● **Problem**
Please output the section of the listing below that opens with the line containing "Truck HPI Savage, Traxxas" and closes with the line containing "r Tiger MTA", exactly and with nothing else.

● **Information supplied**
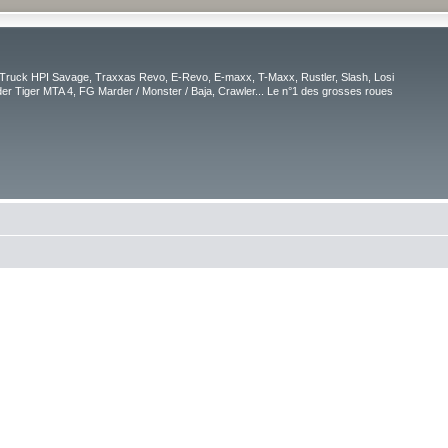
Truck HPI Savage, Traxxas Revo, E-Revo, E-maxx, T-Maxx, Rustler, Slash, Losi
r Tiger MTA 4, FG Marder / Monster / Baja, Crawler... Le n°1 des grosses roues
...
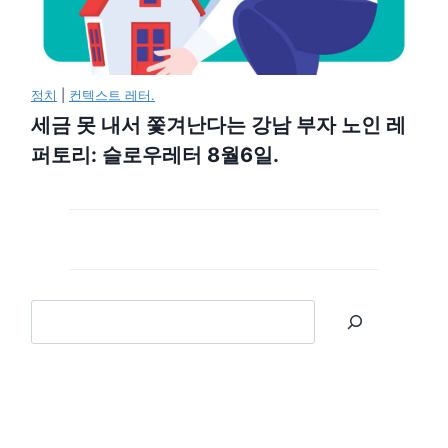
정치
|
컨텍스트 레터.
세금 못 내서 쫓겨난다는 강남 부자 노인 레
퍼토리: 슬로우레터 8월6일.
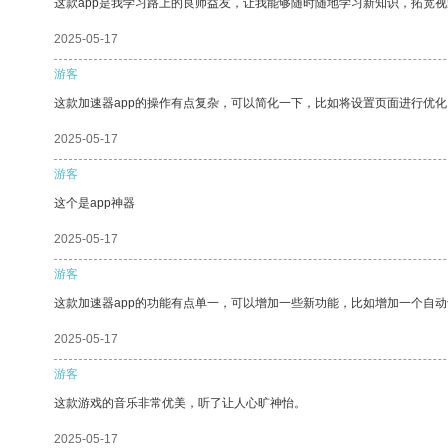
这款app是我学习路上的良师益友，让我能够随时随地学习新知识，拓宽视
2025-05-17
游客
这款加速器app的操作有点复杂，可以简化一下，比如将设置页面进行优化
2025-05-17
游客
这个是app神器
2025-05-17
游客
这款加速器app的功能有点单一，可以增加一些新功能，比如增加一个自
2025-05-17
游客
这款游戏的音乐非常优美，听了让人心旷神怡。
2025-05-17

● **The completed task**
Truck HPI Savage, Traxxas Revo, E-Revo, E-maxx, T-Maxx, Rustler, Slash, Losi
r Tiger MTA 4, FG Marder / Monster / Baja, Crawler... Le n°1 des grosses roues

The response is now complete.